= Project B (basketball) =

Startup global basketball league

Project B is a startup global basketball league.

== History ==
Project B was founded in 2023 by ex-Facebook and Google executive Grady Burnett and Skype cofounder Geoff Prentice. Alana Beard will serve as the Chief Basketball Officer. Candace Parker, Steve Young, Novak Djokovic, Sloane Stephens, and Cheryl Miller are included as investors and advisors. The league hopes to appeal to an international audience.

== League format ==
Project B will have both women's and men's basketball that will include six teams that will play in a traditional five on five format. Each team's roster will have 11 players.
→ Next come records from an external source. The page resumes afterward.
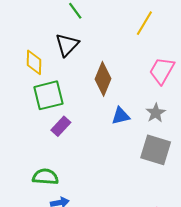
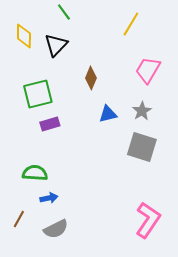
yellow diamond: (34, 62) -> (24, 36), moved
brown diamond: (103, 79) -> (91, 78), size x0.7
purple rectangle: (61, 126) -> (50, 124), turned 30

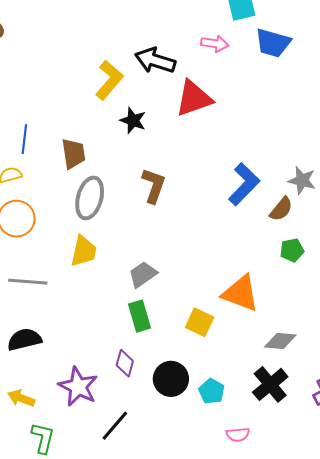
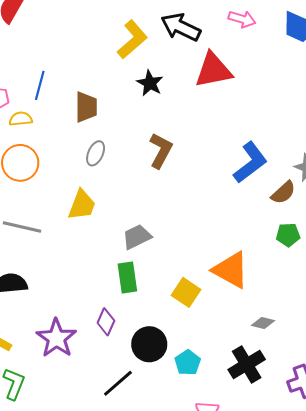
gray ellipse: (90, 198) -> (96, 153), size x0.6
gray diamond: (280, 341) -> (263, 323), size x0.7
black line: (115, 426) -> (118, 383), moved

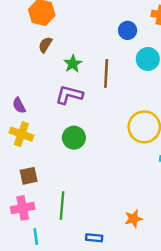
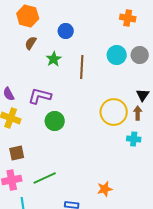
blue circle: (128, 30) -> (66, 31), moved
purple L-shape: (69, 95) -> (40, 96), moved
green line: (62, 206) -> (45, 178), turned 60

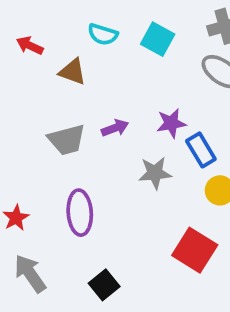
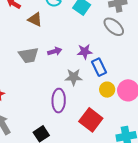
purple ellipse: (80, 213) -> (59, 101), moved

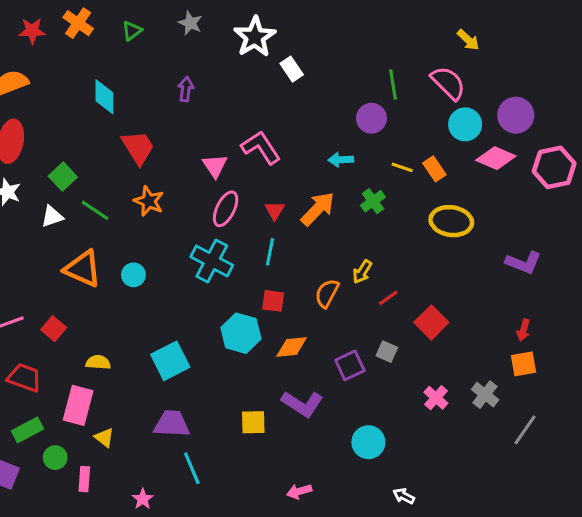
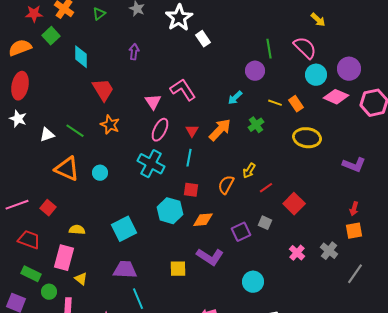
cyan arrow: (341, 160) -> (235, 98), turned -42
green square: (63, 177) -> (51, 36), moved
green rectangle: (28, 430) -> (31, 274), turned 54

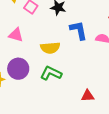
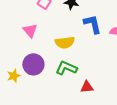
pink triangle: (16, 35) -> (30, 31), turned 35
red triangle: (88, 96) -> (87, 87), moved

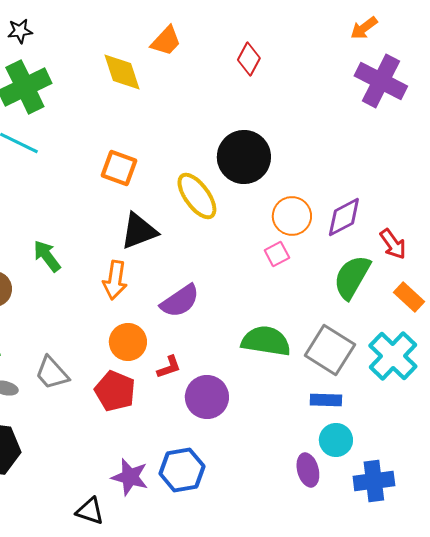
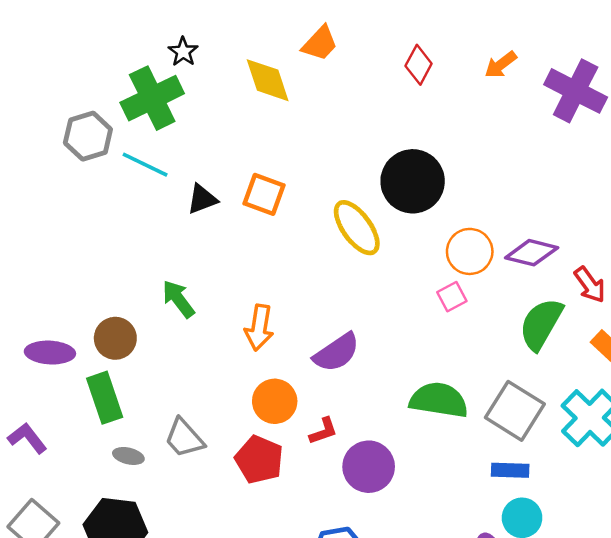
orange arrow: (364, 28) -> (501, 65), moved
black star: (20, 31) -> (183, 52), moved, turned -30
purple diamond: (344, 217) -> (532, 253), turned 42
black triangle: (139, 231) -> (202, 199), moved, size x0.7

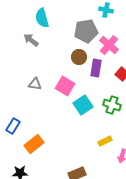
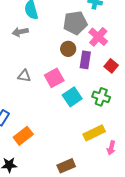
gray arrow: (31, 40) -> (20, 32), turned -49
pink square: (65, 86) -> (54, 78), turned 30
yellow rectangle: (105, 141) -> (94, 133), size x1.5

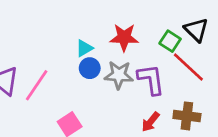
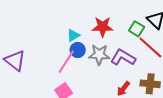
purple L-shape: (151, 79) -> (123, 57), turned -50
pink line: (37, 85) -> (66, 62), moved

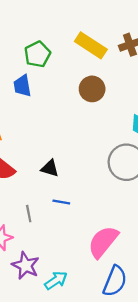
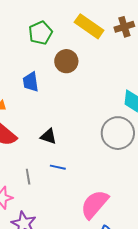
blue trapezoid: (22, 86) -> (31, 82), moved
brown circle: (92, 89) -> (66, 61), moved

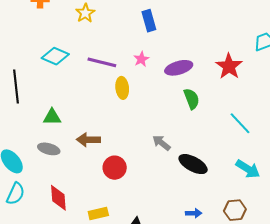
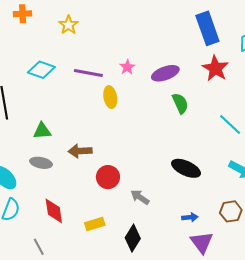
blue rectangle: (149, 21) -> (207, 28), moved, size x1.5
gray arrow: (161, 143) -> (140, 197), moved

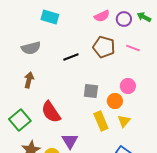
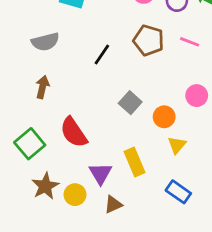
black line: (71, 57) -> (102, 55), turned -35
pink circle: (128, 86) -> (197, 96), moved
gray square: (91, 91) -> (130, 103), turned 35
yellow rectangle: (101, 121) -> (134, 162), moved

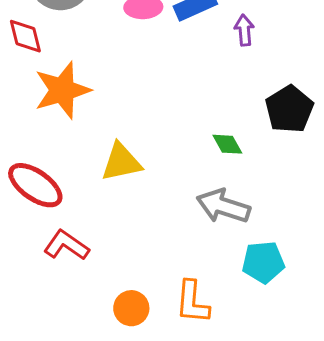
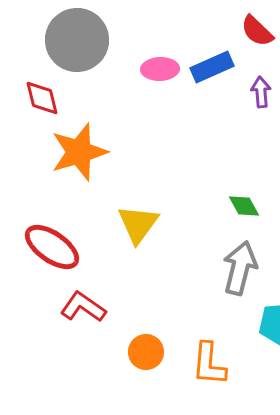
yellow triangle: (121, 162) -> (138, 224), turned -42
gray arrow: (223, 206) -> (240, 268), turned 86
orange circle: (131, 308) -> (146, 352), moved

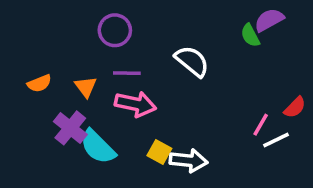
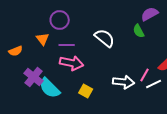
green semicircle: (250, 35) -> (139, 31), moved
orange triangle: (86, 87) -> (43, 39), moved
white arrow: (189, 161) -> (124, 82), moved

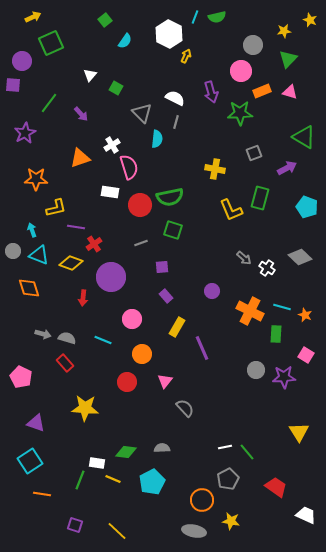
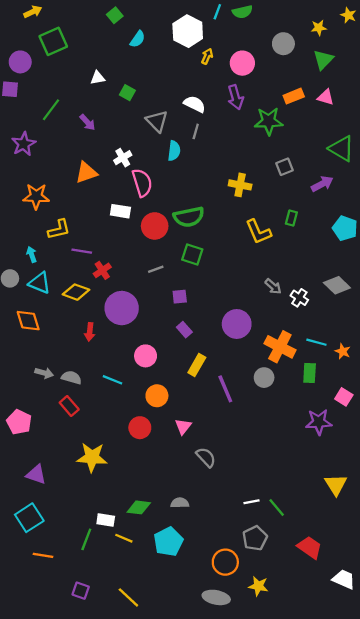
pink circle: (241, 71) -> (242, 63), moved
white triangle: (90, 75) -> (98, 78), turned 40
green rectangle: (260, 198) -> (291, 218), size x0.6
purple circle: (212, 291) -> (237, 324), size x1.6
gray circle: (256, 370) -> (264, 378), moved

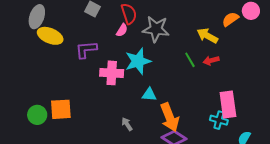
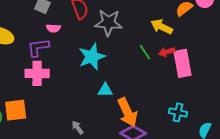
pink semicircle: (122, 30) -> (53, 28), moved, turned 64
pink cross: (112, 73) -> (37, 73), moved
pink rectangle: (228, 105) -> (182, 63), moved
gray arrow: (127, 124) -> (78, 127), moved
The season will take place over seven two-week long tournaments throughout Europe, Asia and Latin America. Valencia (March 12–21, 2027) and Tokyo (March 26–April 4, 2027) are the first two confirmed host cities. The first season will begin in January 2027 and conclude in April 2027.

== Players ==
Nneka Ogwumike was the first women's basketball player to sign with Project B. As of December 2025, Alyssa Thomas, Janelle Salaün, Jewell Loyd, Jonquel Jones, Justė Jocytė, Kamilla Cardoso, Sophie Cunningham, and Kelsey Mitchell have also signed with the league. As of June 2026, additional signed players include Awa Fam, Azzi Fudd, Leonie Fiebich, Li Meng, and Mai Yamamoto.

The men's players will be announced early July 2026.

== Controversy ==
Project B plans to pay its female players salaries over a million dollars and give them equity in the league, causing concern that the league will compete with and put pressure on other women's basketball leagues like Euroleague Women, the WNBA, Athletes Unlimited and Unrivaled.

The Saudi Wealth Fund is reported to be one of the investors, which has created concern for its association with human rights violations. However, league representatives have denied that the league is funded by Saudi Arabia, calling it an operating partner and not an investor.